Salimah H. Meghani, University of Pennsylvania School of Nursing

Salimah Meghani: This is the first study to understand how opioid adherence patterns, over time among cancer patients, relate to health care utilization outcomes. We used objective measures of adherence (Medication Event Monitoring System – MEMS) and novel adaptive methods recently validated by the co-author, Dr. George Knafl from UNC-Chapel Hill. We found that inconsistent adherence patterns of analgesics over time was significantly associated with hospitalization over a 3-month observation period. The interaction of inconsistent adherence and strong opioids (WHO step 3 opioids) was one of the strongest predictors of health care use. It should be noted that this was a serendipitous finding. We did not plan to study adherence patterns and health care utilization. It therefore needs validation in hypothesis-driven study.

RWHC: Are you currently involved in any new research programs studying pain management in cancer patients? If yes, can you briefly describe?

SM: Yes, I am studying outcomes of opioid adherence and adherence patterns among cancer outpatients. This is an important topic as few recent U.S. based studies exist on the topic despite all the recent guideline contentions (e.g., CDC guidelines for managing chronic pain including chronic cancer pain and ASCO response) and national policy debates on opioids.

How Patients Manage Cancer Pain

RWHC: What do you think are the biggest challenges facing researchers studying pain management in cancer patients? How can those challenges be addressed?

SM: One of the biggest challenges is that we know very little about how patients manage their cancer pain. We know that opioids are widely prescribed, but we also know that there is poor adherence to prescribed opioids. Other treatments such as acupuncture are not consistently covered by health insurance or lack data on clinical effectiveness. There is a need to understand how patients are managing their cancer pain and what health care systems can do better to address the great burden on unrelieved cancer pain. Future work should also include improving access to effective non-opioid treatments for cancer patients.
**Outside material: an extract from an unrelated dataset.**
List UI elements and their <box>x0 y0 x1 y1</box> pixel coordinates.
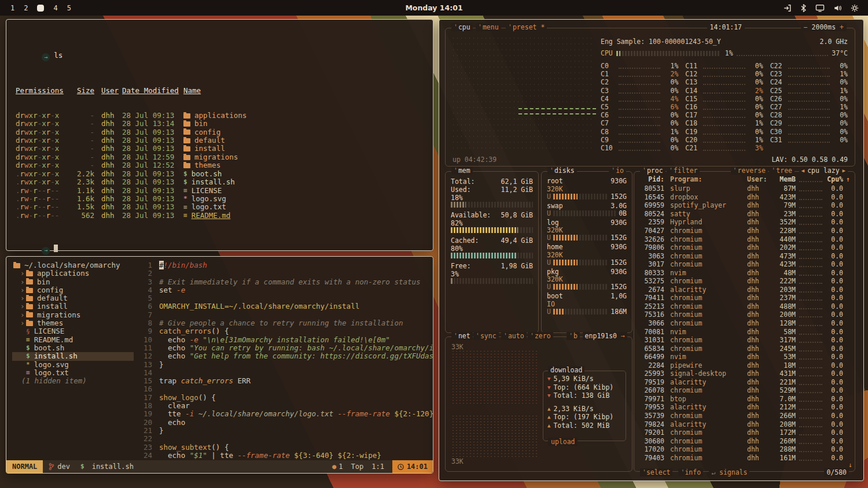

My previous research has also documented racial and ethnic disparities in cancer pain treatment for African Americans, which requires continued attention.

Safe Opioid Use

RWHC: What do you think are the biggest challenges facing clinicians treating pain in cancer patients? How can those challenges be addressed?

SM: There is a lot of confusion among clinicians about the role of opioids and the safe and rational use of opioids among cancer patients. Unfortunately, there is little empirical evidence base about the outcomes of opioid treatment among cancer patients. A look at the recent CDC guidelines on managing chronic pain would indicate that cancer patients frequently, if not invariably, have been excluded from the studies of the outcomes of chronic opioid therapy. More empirical evidence is needed to help clinicians develop comfort in opioid prescriptions.

Non-Opioid Treatments

RWHC: What do you think is the role of non-pharmaceutical pain management therapies for cancer patients? How can clinicians integrate both pharmaceutical and non-pharma therapies for cancer patients?
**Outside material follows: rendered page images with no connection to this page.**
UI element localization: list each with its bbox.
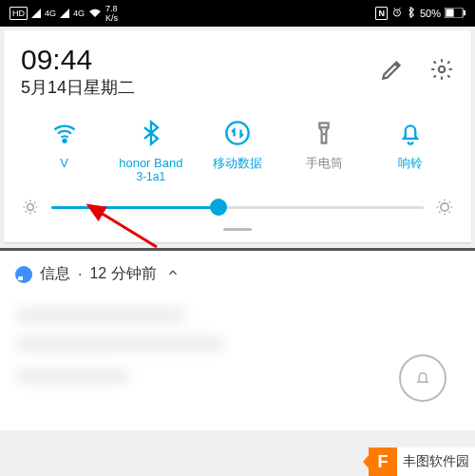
chevron-up-icon[interactable] <box>166 266 180 283</box>
bluetooth-status-icon <box>407 7 416 20</box>
notification-body-blurred <box>0 297 475 430</box>
status-bar: HD 4G 4G 7.8K/s N 50% <box>0 0 475 27</box>
clock-date: 5月14日星期二 <box>21 76 380 99</box>
bell-icon <box>397 118 424 148</box>
edit-icon[interactable] <box>380 57 405 86</box>
brightness-low-icon <box>21 198 40 217</box>
wifi-label: V <box>60 156 68 184</box>
signal-b-icon <box>60 9 69 18</box>
quick-toggles-row: V honor Band 3-1a1 移动数据 手电筒 <box>21 118 454 184</box>
notification-row[interactable]: 信息 · 12 分钟前 <box>0 251 475 297</box>
quick-settings-panel: 09:44 5月14日星期二 V honor Band 3-1a1 <box>4 30 471 242</box>
net-b: 4G <box>73 9 85 18</box>
bluetooth-toggle[interactable]: honor Band 3-1a1 <box>107 118 194 184</box>
notification-app: 信息 <box>40 264 70 284</box>
nfc-badge: N <box>375 7 388 20</box>
panel-drag-handle[interactable] <box>223 228 252 231</box>
slider-thumb[interactable] <box>210 199 227 216</box>
status-left: HD 4G 4G 7.8K/s <box>10 4 118 23</box>
svg-rect-7 <box>320 124 329 128</box>
svg-point-10 <box>441 203 448 211</box>
battery-pct: 50% <box>420 8 441 19</box>
svg-point-6 <box>226 122 248 143</box>
clock-time: 09:44 <box>21 44 380 76</box>
hd-badge: HD <box>10 7 28 20</box>
net-a: 4G <box>45 9 56 18</box>
brightness-high-icon <box>435 198 454 217</box>
alarm-status-icon <box>391 7 403 20</box>
flashlight-icon <box>311 118 337 148</box>
svg-point-9 <box>28 204 34 211</box>
mobile-data-label: 移动数据 <box>213 156 262 184</box>
messages-app-icon <box>15 266 32 283</box>
bluetooth-label: honor Band 3-1a1 <box>119 156 182 184</box>
notification-sep: · <box>78 266 82 283</box>
ringer-toggle[interactable]: 响铃 <box>368 118 454 184</box>
watermark-text: 丰图软件园 <box>403 453 469 470</box>
brightness-slider-row <box>21 194 454 220</box>
wifi-icon <box>51 118 78 148</box>
time-block[interactable]: 09:44 5月14日星期二 <box>21 44 380 99</box>
status-right: N 50% <box>375 7 466 20</box>
svg-point-5 <box>63 140 66 143</box>
flashlight-toggle[interactable]: 手电筒 <box>281 118 368 184</box>
svg-rect-2 <box>446 9 453 16</box>
notification-fab[interactable] <box>399 354 446 402</box>
signal-a-icon <box>31 9 41 18</box>
battery-icon <box>445 8 466 20</box>
svg-point-4 <box>439 67 446 73</box>
svg-rect-3 <box>464 10 466 15</box>
notification-time: 12 分钟前 <box>89 264 156 284</box>
flashlight-label: 手电筒 <box>306 156 343 184</box>
wifi-toggle[interactable]: V <box>21 118 107 184</box>
panel-header: 09:44 5月14日星期二 <box>21 44 454 99</box>
settings-gear-icon[interactable] <box>429 57 454 86</box>
watermark: F 丰图软件园 <box>369 447 475 476</box>
watermark-logo: F <box>369 447 397 476</box>
wifi-status-icon <box>88 9 102 18</box>
brightness-slider[interactable] <box>51 206 424 209</box>
bluetooth-icon <box>138 118 164 148</box>
mobile-data-toggle[interactable]: 移动数据 <box>194 118 280 184</box>
mobile-data-icon <box>224 118 251 148</box>
ringer-label: 响铃 <box>398 156 423 184</box>
data-rate: 7.8K/s <box>105 4 118 23</box>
SM: I think access to non-pharmacological treatments is the biggest problem. While the NCCN guidelines for cancer pain identify a number of non-pharmacological modalities, they are not readily accessible to cancer patients. I have argued this in a recent letter to JAMA Oncology about the CDC opioid guideline that recommends that non-opioid treatments should be the first line therapy for chronic pain. This paradigm assumes easy and consistent access to non-opioid treatments. Also, access to effective non-pharmacological treatments are very different among poor, minorities, those with limited literacy.

Global Disparities

RWHC: What initially attracted you to this field? What continues to inspire you about it?

SM: My original research interest was global disparities in opioid availability for cancer pain management and the role of the International Narcotics Control Board. After migrating to the United States, I became familiar with racial and ethnic disparities in pain care and the toll it has for patients and families. This work continues to inspire me.